Has anyone else faced these challenges?

So as 2019 approached and as I’ve been journaling and thinking about what I want 2019 to look like I realized I need to break down some barriers and stop playing small. And I started to think of “growth”, especially in the context of a pilgrimage.

You see, a pilgrimage is not a round trip. You begin a pilgrimage at one point and end at another. You don’t go back and retrace or relive your steps. Each moment is lived and let go. And this is exactly what I want to do. I want to grow. I want to take a journey this year. I want to live, grow, and learn without reliving my steps. Life is not a round trip and I don’t want to spend any more time looking back at the things that didn’t work or the things that didn’t feel right.

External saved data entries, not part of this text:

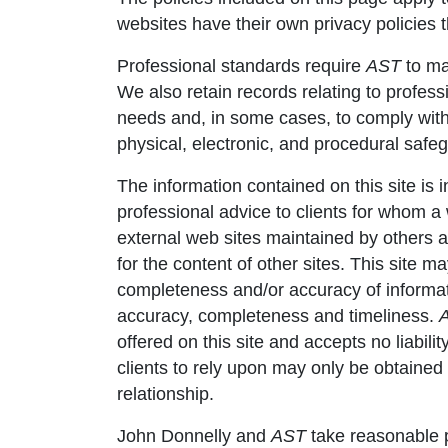
websites have their own privacy policies 
Professional standards require
AST
to mai
We also retain records relating to professi
needs and, in some cases, to comply with 
physical, electronic, and procedural safe
The information contained on this site is
professional advice to clients for whom 
external web sites maintained by others 
for the content of other sites. This site 
completeness and/or accuracy of information
accuracy, completeness and timeliness.
offered on this site and accepts no liabili
clients to rely upon may only be obtaine
relationship.
John Donnelly and
AST
take reasonable p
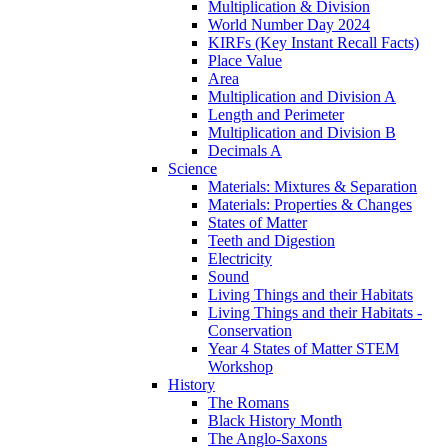
Multiplication & Division
World Number Day 2024
KIRFs (Key Instant Recall Facts)
Place Value
Area
Multiplication and Division A
Length and Perimeter
Multiplication and Division B
Decimals A
Science
Materials: Mixtures & Separation
Materials: Properties & Changes
States of Matter
Teeth and Digestion
Electricity
Sound
Living Things and their Habitats
Living Things and their Habitats -
Conservation
Year 4 States of Matter STEM
Workshop
History
The Romans
Black History Month
The Anglo-Saxons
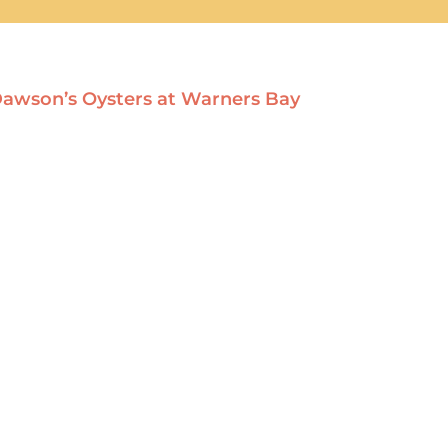
: Dawson’s Oysters at Warners Bay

So the perfect year to center my 2019 around is “Growth”. I want more “Growth” in my life and I want my growth this year to look like a pilgrimage.

  • I want to grow in my role as a scientist and accomplish some huge milestones in my academic career. I want to gain some much needed confidence in my roles as a scientist. Last year I felt my lowest of lows in my academic life due to some major shifts and negative encounters, but I want to stop reliving this and not look back. Again, in a pilgrimage you begin at one point and end at another. I want to end at a higher point this year.
  • I want to grow and strengthen my relationships with my circle people. I want to foster connection with my closest people that lift me and bring life, support, encouragement, and love into my life.
  • I want to grow as an artist and push myself to new limits. I want to do the things that fill up my cup and keep my head down to focus on things that tell the story of my legacy.
  • I want to grow deeper in the boundaries I set for myself and others and allow good boundaries to keep better structure in my life. I want to not put other’s agendas before my own and remember to accomplish the things that are on my agenda.
  • I want to grow as a daughter and niece and support my family through times of hardship. I want to be present for my family more this year and not put them on the back-burner. I want to take more time to visit them and spend quality time with them.
  • I want to grow as a photographer and push myself to improve and master new skills. You can never stop growing and learning.
  • I want to grow into my own skin and be happy with the choices I’ve made and live a purposeful life that I have planned. I want to grow in confidence that I can be myself – a multi passionate person without being ashamed that I am not doing enough or that my life doesn’t look like what other’s expect of me. Does that even make sense?!?! I hope so!

So, here’s to my year of Growth and Pilgrimage! It’s going to be great!

What’s your word for 2019 and why? I’d love to know!